Relationship Property Review Raises IP Considerations
The Law Commission has released an issues paper titled: Dividing Relationship Property - time for a change? The review of the Property (Relationships) Act 1976 (Act) is wide ranging and intellectual property considerations arise in several areas...
In considering whether the definition of property is future proof it is noted that with increasing numbers of people being involved in developing software and other forms of digital design intellectual property is likely to become more of an issue when partners separate. It is noted that the Act’s current definition of property is wide enough to capture all sorts of intangible property, but raises the question of whether it provides sufficient guidance on whether and when such forms of property are property for the purposes of the Act. This can give rise to omission from the property pool on account of being overlooked or cause costly disputes about whether such an item is relationship property. There are also issues around valuing such property, especially when such values can be highly volatile. These considerations gave rise to the following consultation questions:
- Should the Act’s definition of property be retained so that questions of whether the PRA applies to emerging forms of property are left to the courts to decide on a case by case basis?

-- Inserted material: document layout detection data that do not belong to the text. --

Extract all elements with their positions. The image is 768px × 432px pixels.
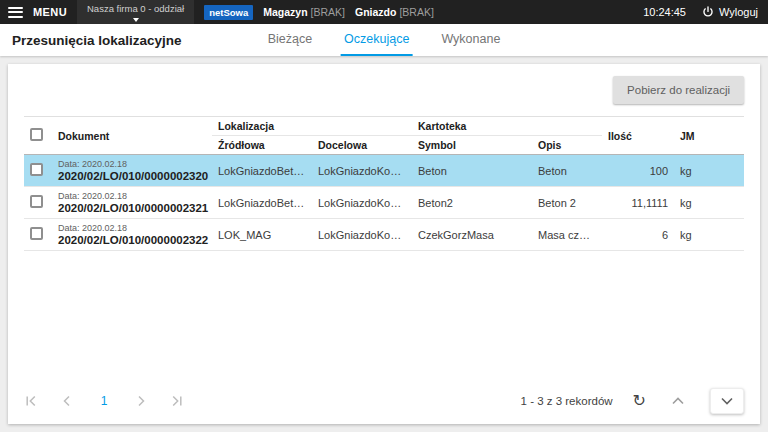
row-quantity: 6 [602,219,674,251]
row-checkbox[interactable] [30,195,43,208]
column-header-opis[interactable]: Opis [532,136,602,155]
page-header: Przesunięcia lokalizacyjne Bieżące Oczek… [0,24,768,56]
tab-oczekujace[interactable]: Oczekujące [341,24,412,56]
last-page-button[interactable] [170,394,184,408]
chevron-down-icon [133,18,139,22]
next-page-button[interactable] [134,394,148,408]
content: Pobierz do realizacji Dokument Lokalizac… [0,56,768,432]
transfers-card: Pobierz do realizacji Dokument Lokalizac… [8,64,760,424]
logout-button[interactable]: Wyloguj [702,6,758,18]
slot-label: Gniazdo [355,6,396,18]
clock: 10:24:45 [643,6,686,18]
warehouse-indicator: Magazyn[BRAK] [263,6,345,18]
row-description: Beton 2 [532,187,602,219]
records-count: 1 - 3 z 3 rekordów [521,395,613,407]
row-document-number: 2020/02/LO/010/0000002322 [58,234,206,246]
page-title: Przesunięcia lokalizacyjne [12,33,182,48]
table-row[interactable]: Data: 2020.02.18 2020/02/LO/010/00000023… [24,219,744,251]
column-group-lokalizacja: Lokalizacja [212,117,412,136]
row-target-location: LokGniazdoKostki [312,155,412,187]
company-select-value: Nasza firma 0 - oddział [87,3,184,14]
tabs: Bieżące Oczekujące Wykonane [265,24,504,56]
menu-icon[interactable] [8,7,23,18]
row-date: Data: 2020.02.18 [58,191,206,201]
warehouse-label: Magazyn [263,6,307,18]
row-unit: kg [674,187,744,219]
pager-controls: 1 [24,394,184,408]
brand-badge: netSowa [204,5,253,20]
row-document-number: 2020/02/LO/010/0000002320 [58,170,206,182]
row-target-location: LokGniazdoKostki [312,187,412,219]
expand-panel-button[interactable] [710,388,744,414]
slot-indicator: Gniazdo[BRAK] [355,6,434,18]
row-source-location: LokGniazdoBetoniarka [212,155,312,187]
logout-label: Wyloguj [719,6,758,18]
row-symbol: Beton [412,155,532,187]
row-description: Masa czekol... [532,219,602,251]
transfers-table: Dokument Lokalizacja Kartoteka Ilość JM … [24,116,744,251]
card-toolbar: Pobierz do realizacji [8,64,760,116]
company-select[interactable]: Nasza firma 0 - oddział [77,0,194,24]
previous-page-button[interactable] [60,394,74,408]
first-page-button[interactable] [24,394,38,408]
tab-biezace[interactable]: Bieżące [265,24,315,56]
row-target-location: LokGniazdoKostki [312,219,412,251]
row-unit: kg [674,155,744,187]
topbar-right: 10:24:45 Wyloguj [643,6,758,18]
power-icon [702,6,714,18]
column-header-docelowa[interactable]: Docelowa [312,136,412,155]
column-header-jm[interactable]: JM [674,117,744,155]
page-number[interactable]: 1 [96,394,112,408]
row-date: Data: 2020.02.18 [58,223,206,233]
row-date: Data: 2020.02.18 [58,159,206,169]
row-source-location: LokGniazdoBetoniarka [212,187,312,219]
refresh-button[interactable]: ↻ [633,393,646,409]
table-row[interactable]: Data: 2020.02.18 2020/02/LO/010/00000023… [24,155,744,187]
pagination: 1 1 - 3 z 3 rekordów ↻ [8,382,760,424]
row-source-location: LOK_MAG [212,219,312,251]
column-group-kartoteka: Kartoteka [412,117,602,136]
menu-button[interactable]: MENU [33,6,67,18]
collapse-panel-button[interactable] [666,390,690,412]
column-header-zrodlowa[interactable]: Źródłowa [212,136,312,155]
row-quantity: 11,1111 [602,187,674,219]
row-checkbox[interactable] [30,163,43,176]
column-header-symbol[interactable]: Symbol [412,136,532,155]
app-root: MENU Nasza firma 0 - oddział netSowa Mag… [0,0,768,432]
topbar: MENU Nasza firma 0 - oddział netSowa Mag… [0,0,768,24]
tab-wykonane[interactable]: Wykonane [438,24,503,56]
row-quantity: 100 [602,155,674,187]
row-checkbox[interactable] [30,227,43,240]
slot-value: [BRAK] [399,6,433,18]
row-document-number: 2020/02/LO/010/0000002321 [58,202,206,214]
warehouse-value: [BRAK] [311,6,345,18]
row-symbol: Beton2 [412,187,532,219]
row-symbol: CzekGorzMasa [412,219,532,251]
column-header-dokument[interactable]: Dokument [52,117,212,155]
row-unit: kg [674,219,744,251]
fetch-to-realization-button[interactable]: Pobierz do realizacji [613,76,744,104]
table-row[interactable]: Data: 2020.02.18 2020/02/LO/010/00000023… [24,187,744,219]
pager-status: 1 - 3 z 3 rekordów ↻ [521,388,744,414]
row-description: Beton [532,155,602,187]
chevron-up-icon [671,396,685,406]
column-header-ilosc[interactable]: Ilość [602,117,674,155]
select-all-checkbox[interactable] [30,128,43,141]
chevron-down-icon [720,396,734,406]
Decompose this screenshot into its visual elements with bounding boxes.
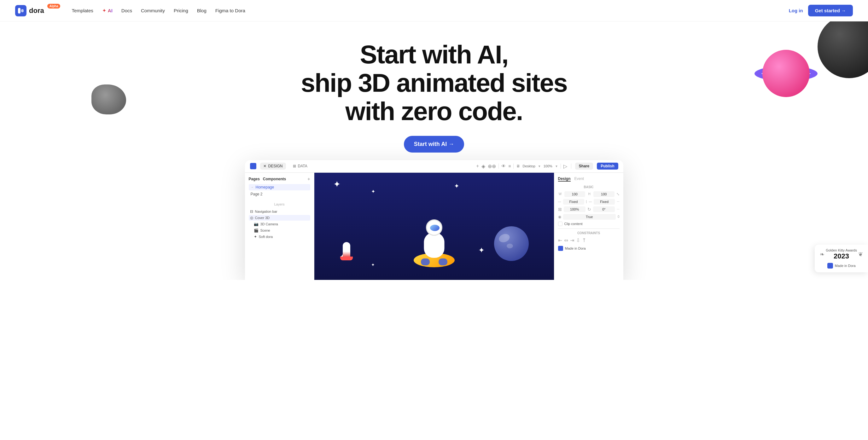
- award-text-block: Golden Kitty Awards 2023: [826, 248, 857, 260]
- layer-scene[interactable]: 🎬 Scene: [249, 227, 310, 233]
- golden-kitty-year: 2023: [826, 252, 857, 260]
- opacity-rotation-row: ⊠ 100% ↻ 0° ···: [558, 207, 620, 212]
- link-icon: ⤡: [616, 192, 620, 196]
- logo[interactable]: dora Alpha: [15, 5, 60, 17]
- align-left-icon[interactable]: ⇤: [558, 237, 562, 243]
- constraints-title: Constraints: [558, 231, 620, 235]
- share-button[interactable]: Share: [575, 163, 593, 169]
- sparkle-2: ✦: [371, 188, 375, 194]
- publish-button[interactable]: Publish: [597, 163, 618, 169]
- gk-logo-mini: [827, 263, 833, 269]
- fixed-row: — Fixed | — Fixed ···: [558, 199, 620, 205]
- width-height-row: W 100 H 100 ⤡: [558, 191, 620, 197]
- hero-title: Start with AI, ship 3D animated sites wi…: [12, 40, 856, 126]
- divider-icon: |: [586, 200, 587, 203]
- height-input[interactable]: 100: [593, 191, 615, 197]
- editor-toolbar: ✕ DESIGN ⊞ DATA + ◈ ⊕⊕ 👁 ≡ 🖥 Desktop ▼ 1…: [245, 160, 623, 173]
- editor-canvas: ✦ ✦ ✦ ✦ ✦ ✦: [314, 173, 554, 280]
- pages-header: Pages Components +: [249, 177, 310, 182]
- visible-icon: ◉: [558, 215, 561, 219]
- hero-cta-button[interactable]: Start with AI →: [404, 136, 464, 153]
- svg-rect-0: [18, 8, 21, 13]
- align-bottom-icon[interactable]: ⇩: [576, 237, 580, 243]
- sparkle-5: ✦: [454, 182, 459, 190]
- editor-logo-icon: [250, 163, 256, 169]
- login-button[interactable]: Log in: [789, 8, 803, 13]
- basic-section-title: Basic: [558, 185, 620, 189]
- nav-templates[interactable]: Templates: [71, 8, 93, 13]
- width-input[interactable]: 100: [564, 191, 586, 197]
- align-right-icon[interactable]: ⇥: [570, 237, 574, 243]
- layer-nav-bar[interactable]: ⊟ Navigation bar: [249, 209, 310, 214]
- device-label[interactable]: Desktop: [522, 164, 535, 168]
- clip-checkbox[interactable]: [558, 222, 562, 226]
- clip-label: Clip content: [564, 222, 583, 226]
- ai-sparkle-icon: ✦: [102, 7, 106, 13]
- gk-made-in-label: Made in Dora: [835, 264, 856, 268]
- alpha-badge: Alpha: [47, 4, 61, 8]
- layers-title: Layers: [249, 202, 310, 206]
- screen-icon: 🖥: [516, 164, 520, 168]
- editor-sidebar-right: Design Event Basic W 100 H 100 ⤡ — Fixed…: [554, 173, 623, 280]
- add-icon[interactable]: +: [476, 163, 479, 169]
- minus-icon-2: —: [589, 200, 592, 203]
- nav-links: Templates ✦ AI Docs Community Pricing Bl…: [71, 7, 245, 13]
- nav-right: Log in Get started →: [789, 5, 853, 17]
- sparkle-1: ✦: [333, 179, 341, 189]
- nav-pricing[interactable]: Pricing: [174, 8, 188, 13]
- editor-tab-data[interactable]: ⊞ DATA: [290, 163, 311, 169]
- soft-dora-layer-icon: ✦: [254, 234, 257, 239]
- nav-blog[interactable]: Blog: [197, 8, 207, 13]
- rotation-input[interactable]: 0°: [593, 207, 615, 212]
- nav-figma[interactable]: Figma to Dora: [215, 8, 245, 13]
- nav-docs[interactable]: Docs: [121, 8, 132, 13]
- page-homepage[interactable]: → Homepage: [249, 184, 310, 190]
- toolbar-center: + ◈ ⊕⊕ 👁 ≡ 🖥 Desktop ▼ 100% ▼ ▷: [476, 163, 567, 169]
- minus-icon-1: —: [558, 200, 561, 203]
- component-icon: ◈: [482, 163, 485, 169]
- layer-cover-3d[interactable]: ◎ Cover 3D: [249, 215, 310, 221]
- data-icon: ⊞: [293, 164, 296, 168]
- dots-icon-2: ···: [617, 208, 619, 211]
- true-row: ◉ True 0: [558, 214, 620, 220]
- navbar: dora Alpha Templates ✦ AI Docs Community…: [0, 0, 868, 22]
- fixed-w-input[interactable]: Fixed: [563, 199, 584, 205]
- w-label: W: [558, 192, 562, 196]
- editor-sidebar-left: Pages Components + → Homepage Page 2 Lay…: [245, 173, 314, 280]
- h-label: H: [587, 192, 591, 196]
- golden-kitty-award-text: Golden Kitty Awards: [826, 248, 857, 252]
- chevron-down-icon: ▼: [538, 164, 541, 168]
- brand-name: dora: [29, 7, 44, 15]
- add-page-button[interactable]: +: [307, 177, 310, 182]
- panel-tab-design[interactable]: Design: [558, 177, 571, 182]
- align-middle-icon[interactable]: ⤒: [582, 237, 586, 243]
- layer-soft-dora[interactable]: ✦ Soft dora: [249, 234, 310, 240]
- nav-community[interactable]: Community: [141, 8, 165, 13]
- dora-mini-logo: [558, 246, 563, 251]
- layer-3d-camera[interactable]: 📷 3D Camera: [249, 221, 310, 227]
- panel-tab-event[interactable]: Event: [575, 177, 584, 182]
- page-2[interactable]: Page 2: [249, 191, 310, 197]
- nav-ai[interactable]: ✦ AI: [102, 7, 113, 13]
- zoom-level[interactable]: 100%: [544, 164, 552, 168]
- golden-kitty-badge: ❧ Golden Kitty Awards 2023 ❦ Made in Dor…: [815, 245, 868, 272]
- editor-tab-design[interactable]: ✕ DESIGN: [260, 163, 286, 169]
- hero-section: Start with AI, ship 3D animated sites wi…: [0, 22, 868, 280]
- layout-icon: ≡: [508, 164, 511, 169]
- play-icon[interactable]: ▷: [563, 163, 567, 169]
- made-in-dora-badge: Made in Dora: [558, 246, 620, 251]
- made-in-label: Made in Dora: [565, 247, 586, 250]
- sparkle-4: ✦: [371, 262, 375, 267]
- logo-icon: [15, 5, 27, 17]
- opacity-input[interactable]: 100%: [564, 207, 586, 212]
- canvas-rocket: [343, 242, 350, 258]
- rotation-icon: ↻: [587, 207, 591, 212]
- nav-left: dora Alpha Templates ✦ AI Docs Community…: [15, 5, 245, 17]
- align-center-h-icon[interactable]: ⇔: [564, 237, 568, 243]
- fixed-h-input[interactable]: Fixed: [594, 199, 615, 205]
- get-started-button[interactable]: Get started →: [808, 5, 853, 17]
- editor-preview: ✕ DESIGN ⊞ DATA + ◈ ⊕⊕ 👁 ≡ 🖥 Desktop ▼ 1…: [245, 160, 623, 280]
- true-input[interactable]: True: [563, 214, 616, 220]
- zoom-chevron-icon: ▼: [555, 164, 558, 168]
- nav-bar-layer-icon: ⊟: [250, 209, 253, 214]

- Should the Act’s definition of property be amended so that it defines property in greater detail? If so, is it preferable to amend the definition to expand the items that are included as property? Which items ought to be included?
In considering cross-border issues it is noted that the distinction between movable and immovable property varies across different jurisdictions. The Act currently does not apply to immovable property outside of New Zealand, and applies to movable property anywhere provided at least one of the partners is domiciled in New Zealand at a complying date. Patent grants and Trade Mark and Design registrations are considered to be immovable property as they are situated where they can be transferred according to the law of their creation. Copyright on the other hand is movable as it automatically arises without being subject to registration.
The provision regarding the Act not having effect in relation to foreign immovable property is based on the Mocambique Rule that derives from a late 19th century UK House of Lords decision. A more recent UK Supreme Court decision notes that much of the underpinning of the Mocambique Rule has been eroded, such that the Rule now applies primarily to disputes relating to title or possession of immovable foreign property. New Zealand case law has established two exceptions to the Rule: (i) for the administration of deceased estates and (ii) where there exists some personal obligation between the parties arising out of a fiduciary relationship, implied contract or other conduct which an equity Court would consider unconscionable. These considerations gave rise to the following consultation questions:
- Should there be express statutory reference to exceptions to excluding foreign immovable property from the PRA in keeping with the exceptions to the Mocambique Rule?
- Should provision be made in the PRA to allow a court to order compensation to take into account foreign immovable property?